L’imposition est différée jusqu’à la vente des titres si le lieu d’expatriation se situe dans l’Union européenne ou l’Espace économique européen, mais une exonération totale s’applique sous condition de détention des titres pendant cinq ans.
Sécurité et confiance
L’administration fiscale exige du contribuable l’impôt sur le revenu et les contributions afférentes à ces plus-values. Le contribuable en demande la décharge mais perd en 1e comme en 2nd instance.
Le Conseil d’Etat, tout en considérant que l’exit tax n’est pas contraire à la liberté d’établissement car justifié par une raison impérieuse d’intérêt général (en l’occurrence préserver le pouvoir d’imposition de la France), juge que l’application rétroactive de la loi à compter du 3 mars 2011 porte atteinte aux principes européens de confiance légitime et de sécurité juridique.

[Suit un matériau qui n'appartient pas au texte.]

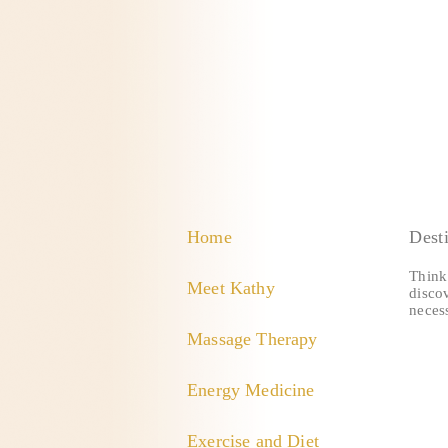
Home
Dest
Think 
Meet Kathy
discov
necess
Massage Therapy
Energy Medicine
Exercise and Diet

Le législateur avait fixé cette date car il s’agissait celle à laquelle le ministre du Budget de l’époque avait exposé, en clôture d’un colloque sur la fiscalité du patrimoine, les différents scénarii de réforme de l’impôt de solidarité sur la fortune envisagée par le Gouvernement en vue de soumettre au Parlement un projet de loi de finances rectificative.
Flou artistique
Il avait fait état d’une réflexion en cours relative à la manière d’appréhender « le revenu du contribuable qui s’expatrie non pour des raisons professionnelles mais seulement le temps d’échapper à la taxation de sa plus-value ». Or, cet exposé était non seulement bref et en fin de propos, mais le ministre avait conclu en indiquant qu’aucune décision n’avait été prise à ce stade et que le projet de loi à venir serait le fruit d’un travail « de concertation et de réflexion ».
« De tels propos, eu égard à leur caractère prospectif, ne peuvent être regardés comme annonçant le rétablissement d'une imposition des plus-values en cas de transfert du domicile fiscal hors de France », tranche le Conseil d’Etat, qui juge que les contribuables pu vent de la réforme qu’à compter du 11 mai, date de présentation officielle du projet de loi en Conseil des ministres.